NSW health minister Brad Hazzard has announced two men in their 20s have been infected at the Planet Fitness Gym in Casula after a confirmed case from the Crossroads Hotel cluster trained at the gym while infectious. This is the first confirmed location beyond the Crossroads Hotel where community transmission connected to the cluster has been detected.
Ten more people have joined the growing list of confirmed cases in the Casula cluster, bringing the total to 34. Two other cases confirmed in the same 24-hour reporting period were returned travellers in hotel quarantine. The state’s chief medical officer, Dr Kerry Chant, called on all patrons of Planet Fitness in Casula who attended the gym between July 4 to 10 to self isolate for 14 days and seek testing immediately. The venue was able to provide contact tracing investigators with the details of everyone who had trained at the gym during the period of concern, Chant added.
Four more locations have been named as possible hotspots in Sydney, that were visited by recently confirmed cases. These include the YMCA in Revesby, where a case attended on July 9 and 11; the Western Suburbs Leagues Club, where a case attended on July 11 and 12; the Macarthur Tavern, where a case attended on July 11; and the Woolworths supermarket in Bowral, where a case attended on July 11. Anyone who visited these venues on the days in question should get tested immediately. Six other Sydney venues, as well as several locations in NSW's south, were named as potential hotspots on July 13.
Kerry Chant called on people across Sydney, especially in the city’s south west, to seek testing for even the mildest symptoms or if they had any concern or suspicion that they have come into contact with someone infected. Chant warned Sydneysiders not to be overly focused on the Casula cluster, saying that community transmission could be taking place elsewhere in the city unseen.
Details have also been shared on how contact tracing revealed the hotspots in South West Sydney. The identification of the Casula cluster was thanks to a single clinician in Liverpool who made the connection between two unassociated cases, tracing a shared contact at the Crossroads Hotel.

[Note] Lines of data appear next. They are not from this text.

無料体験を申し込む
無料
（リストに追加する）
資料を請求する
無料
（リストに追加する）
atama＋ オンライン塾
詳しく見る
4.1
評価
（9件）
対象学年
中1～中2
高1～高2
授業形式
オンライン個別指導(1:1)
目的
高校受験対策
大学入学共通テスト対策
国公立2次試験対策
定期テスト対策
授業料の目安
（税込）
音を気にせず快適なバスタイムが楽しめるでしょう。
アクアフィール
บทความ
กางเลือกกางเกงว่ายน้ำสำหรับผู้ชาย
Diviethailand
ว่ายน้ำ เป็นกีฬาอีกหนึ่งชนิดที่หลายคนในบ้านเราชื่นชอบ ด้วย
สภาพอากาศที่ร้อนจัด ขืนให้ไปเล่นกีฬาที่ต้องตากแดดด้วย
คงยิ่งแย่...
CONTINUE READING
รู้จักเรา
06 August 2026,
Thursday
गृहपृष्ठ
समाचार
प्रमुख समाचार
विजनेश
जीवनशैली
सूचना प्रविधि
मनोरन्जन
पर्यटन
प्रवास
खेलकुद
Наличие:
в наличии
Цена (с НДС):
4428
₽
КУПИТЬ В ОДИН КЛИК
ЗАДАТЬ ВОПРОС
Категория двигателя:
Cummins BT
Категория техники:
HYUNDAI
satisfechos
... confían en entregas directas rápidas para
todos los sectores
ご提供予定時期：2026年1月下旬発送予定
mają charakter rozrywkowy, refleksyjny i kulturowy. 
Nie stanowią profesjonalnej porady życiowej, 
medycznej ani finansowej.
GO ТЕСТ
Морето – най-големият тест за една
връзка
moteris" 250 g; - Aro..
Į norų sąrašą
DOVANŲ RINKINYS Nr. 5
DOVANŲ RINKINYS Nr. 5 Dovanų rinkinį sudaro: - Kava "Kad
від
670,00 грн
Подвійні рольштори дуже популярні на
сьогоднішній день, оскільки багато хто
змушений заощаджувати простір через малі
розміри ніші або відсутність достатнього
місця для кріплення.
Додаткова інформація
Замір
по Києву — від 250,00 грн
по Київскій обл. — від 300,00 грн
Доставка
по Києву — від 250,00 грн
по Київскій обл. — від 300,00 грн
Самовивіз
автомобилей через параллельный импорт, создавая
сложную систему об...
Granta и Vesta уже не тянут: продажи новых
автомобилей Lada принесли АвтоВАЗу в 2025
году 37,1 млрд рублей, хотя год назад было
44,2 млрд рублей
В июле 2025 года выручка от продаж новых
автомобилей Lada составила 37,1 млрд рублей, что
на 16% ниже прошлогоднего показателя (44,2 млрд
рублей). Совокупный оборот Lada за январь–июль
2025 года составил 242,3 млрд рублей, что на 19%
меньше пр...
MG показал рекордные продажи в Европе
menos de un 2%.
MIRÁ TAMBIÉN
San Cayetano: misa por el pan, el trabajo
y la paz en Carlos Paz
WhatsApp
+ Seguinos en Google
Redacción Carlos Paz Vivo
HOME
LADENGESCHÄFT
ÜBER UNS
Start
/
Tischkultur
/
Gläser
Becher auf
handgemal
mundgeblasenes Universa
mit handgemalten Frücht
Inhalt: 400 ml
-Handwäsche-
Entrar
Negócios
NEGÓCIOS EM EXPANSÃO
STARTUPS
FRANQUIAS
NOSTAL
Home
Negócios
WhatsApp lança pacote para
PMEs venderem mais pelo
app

Since this discovery, a barrage of sophisticated detective techniques have been used to find the source of the infection – sometimes referred to as "patient zero". This has been confirmed via genomic sequencing as a man who travelled to Sydney from Melbourne on June 30, where he attended a workplace before heading to a work party at the Crossroads Hotel. Six colleagues of the man have since tested positive.